War only brings Suffering…

At the ‘Hell on Earth’ after the Kalinga warEmperor Ashoka witnessing the sufferings of his people at the battle ground littered with limbs and tatters of flesh in blood.

Emperor Ashoka the Great saw the sufferings of people in the Kalinga war to accept the basic fact that suffering is part of life, then went on to adopt Buddhisum and peace dawned on all communities.

In 262 BCE the Kalinga War one of the largest and bloodiest battles in Indian history, was fought between the Maurya Empire under Ashoka and King of Raja Anantha of the state of Kalinga, an independent feudal kingdom located on the east coast, in the present-day state of Odisha and north of Andhra Pradesh .

The Kalinga War is the only major war Emperor Ashoka the great fought after his accession to the throne and marked an end to empire building and military conquests of ancient India, for the bloodshed of this war had prompted Ashoka to adopt Buddhism.

Whereas in the spring of 2009 as the Sri Lankan civil-war intensified about 350,000 Tamils civilians in the north were funnelled into a narrow tract of coastland on the marshy shores of the Nandikadal lagoon on the northeasten coast.

These civilians were trapped in the cage caught between Tamil fighters on one side, who shot anyone attempting to flee and heavy artillery bombardment on the other sides from the State security forces resulted in loss of many civilians and heavy destruction.

An estimated 80,000 remaining took their chances and left their dead at ground zero, traversing no man’s land, fearful of being shot in the front or the back.The world looked away from these bedraggled wretches and the hordes left behind. Mangled corpses of babies, shredded by shelling, hung from palm trees. Families clambered for scant shelter behind mud bunds and inside bunkers, parents using their bodies to shield their children, lured cruelly into no-fire zones that were promptly fired upon. The ground, boggy with blood, was littered with severed limbs and tatters of charred flesh. This ‘Hell on Earth’ was a spit that measured three kilometers by one kilometer and nobody to date has an exact number of people who died in the final battle, while those remaining were finally marshaled into detention camps by the government security forces.

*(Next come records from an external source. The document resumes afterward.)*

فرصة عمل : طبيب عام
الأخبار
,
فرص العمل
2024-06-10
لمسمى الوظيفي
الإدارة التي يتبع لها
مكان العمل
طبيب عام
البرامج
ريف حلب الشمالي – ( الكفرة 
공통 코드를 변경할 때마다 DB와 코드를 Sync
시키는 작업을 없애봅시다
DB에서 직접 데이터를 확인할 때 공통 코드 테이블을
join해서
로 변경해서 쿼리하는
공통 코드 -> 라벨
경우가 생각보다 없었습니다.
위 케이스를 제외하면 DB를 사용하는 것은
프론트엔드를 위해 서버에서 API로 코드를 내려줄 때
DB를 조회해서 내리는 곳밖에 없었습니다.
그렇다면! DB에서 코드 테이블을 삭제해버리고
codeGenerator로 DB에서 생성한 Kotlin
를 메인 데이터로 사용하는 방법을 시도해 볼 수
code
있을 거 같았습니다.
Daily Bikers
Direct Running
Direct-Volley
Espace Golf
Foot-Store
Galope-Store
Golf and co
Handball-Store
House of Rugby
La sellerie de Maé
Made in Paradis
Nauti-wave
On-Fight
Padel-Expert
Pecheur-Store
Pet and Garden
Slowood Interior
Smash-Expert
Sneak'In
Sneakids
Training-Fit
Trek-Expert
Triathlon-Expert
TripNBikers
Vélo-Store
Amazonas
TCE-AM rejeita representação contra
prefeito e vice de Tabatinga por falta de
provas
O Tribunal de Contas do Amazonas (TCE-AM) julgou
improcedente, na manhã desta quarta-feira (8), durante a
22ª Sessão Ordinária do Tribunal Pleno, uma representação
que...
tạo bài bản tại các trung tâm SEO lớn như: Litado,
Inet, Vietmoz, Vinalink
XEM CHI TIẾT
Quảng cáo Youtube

Unfortunately in 2009 the President of Sri Lanka failed to see the hell on earth created on the marshy shores of the Nandikadal to bring the civil war to finish with lots of assistance from friendly nations, to cause a decade of negative peace in the land. For the ruling community had failed to accept the sufferings of the ruled communities, in particular the sufferings of the Tamils civilians living in the previous war zones.

Had the then President of Sri Lanka followed the footsteps of Emperor Ashoka the great of India, Sri Lanka would have not got into the mess it is today!